Excerpted records
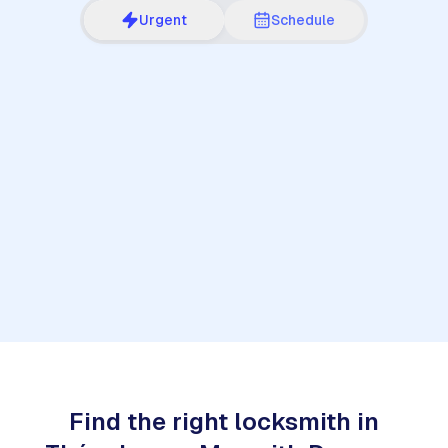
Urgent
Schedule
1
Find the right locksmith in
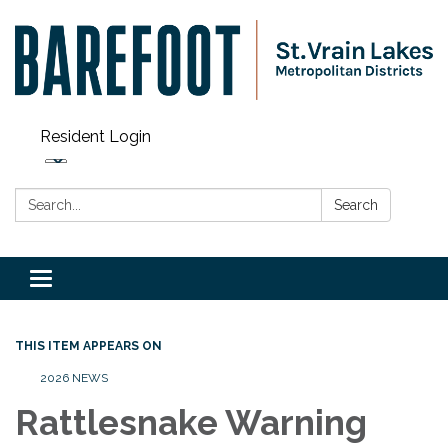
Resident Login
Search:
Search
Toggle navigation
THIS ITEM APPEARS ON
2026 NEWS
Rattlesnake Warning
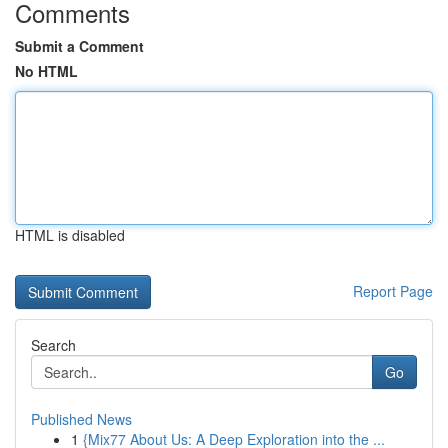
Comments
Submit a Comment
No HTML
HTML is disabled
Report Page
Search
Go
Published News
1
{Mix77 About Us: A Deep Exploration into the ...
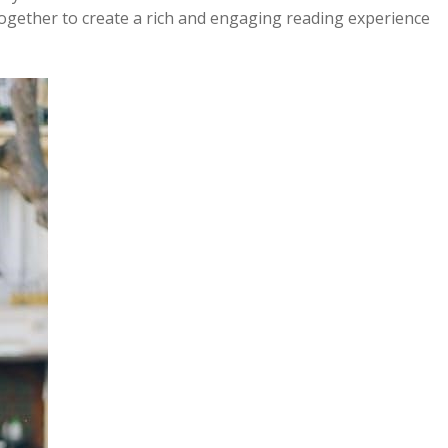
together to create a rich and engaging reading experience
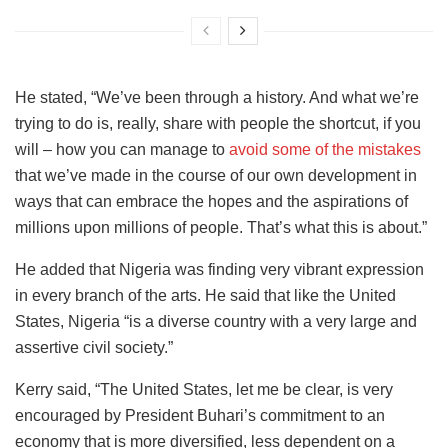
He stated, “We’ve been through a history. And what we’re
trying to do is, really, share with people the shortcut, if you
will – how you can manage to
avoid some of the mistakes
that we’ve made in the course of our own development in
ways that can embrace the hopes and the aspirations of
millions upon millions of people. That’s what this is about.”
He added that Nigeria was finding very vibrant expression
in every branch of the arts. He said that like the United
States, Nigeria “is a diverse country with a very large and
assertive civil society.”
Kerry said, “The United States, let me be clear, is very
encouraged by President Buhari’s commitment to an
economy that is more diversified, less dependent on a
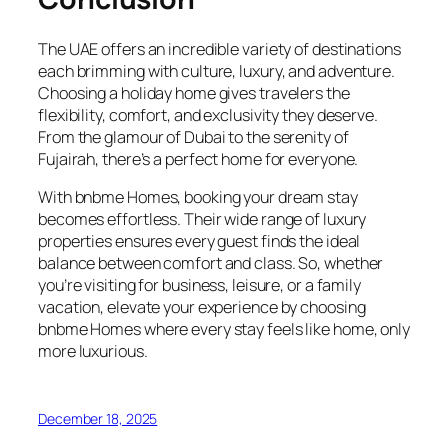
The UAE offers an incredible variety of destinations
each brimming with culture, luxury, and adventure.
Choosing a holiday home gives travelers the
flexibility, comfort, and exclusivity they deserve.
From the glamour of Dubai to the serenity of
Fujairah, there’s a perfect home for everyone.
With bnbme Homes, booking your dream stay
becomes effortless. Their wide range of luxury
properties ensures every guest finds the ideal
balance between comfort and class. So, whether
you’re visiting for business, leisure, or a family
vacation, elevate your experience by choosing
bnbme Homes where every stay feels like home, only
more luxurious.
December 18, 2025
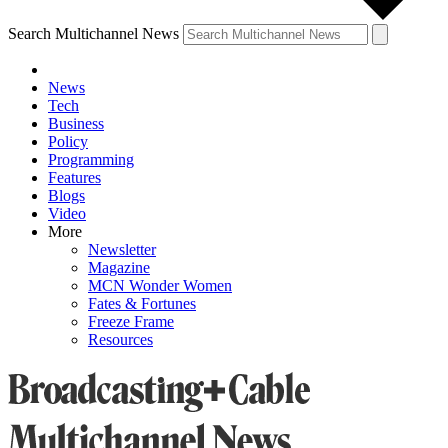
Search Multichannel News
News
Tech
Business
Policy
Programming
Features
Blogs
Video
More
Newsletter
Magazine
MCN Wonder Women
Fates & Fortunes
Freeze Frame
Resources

What to do
Return the opening line of the data above and every line after it up to and including the line that holds "clear, is very"; pictures stay out.

Answer area
Urgent
Schedule
1
Find the right locksmith in
Resident Login
Search:
Search
Toggle navigation
THIS ITEM APPEARS ON
2026 NEWS
Rattlesnake Warning
Comments
Submit a Comment
No HTML
HTML is disabled
Report Page
Search
Go
Published News
1
{Mix77 About Us: A Deep Exploration into the ...
together to create a rich and engaging reading experience
He stated, “We’ve been through a history. And what we’re
trying to do is, really, share with people the shortcut, if you
will – how you can manage to
avoid some of the mistakes
that we’ve made in the course of our own development in
ways that can embrace the hopes and the aspirations of
millions upon millions of people. That’s what this is about.”
He added that Nigeria was finding very vibrant expression
in every branch of the arts. He said that like the United
States, Nigeria “is a diverse country with a very large and
assertive civil society.”
Kerry said, “The United States, let me be clear, is very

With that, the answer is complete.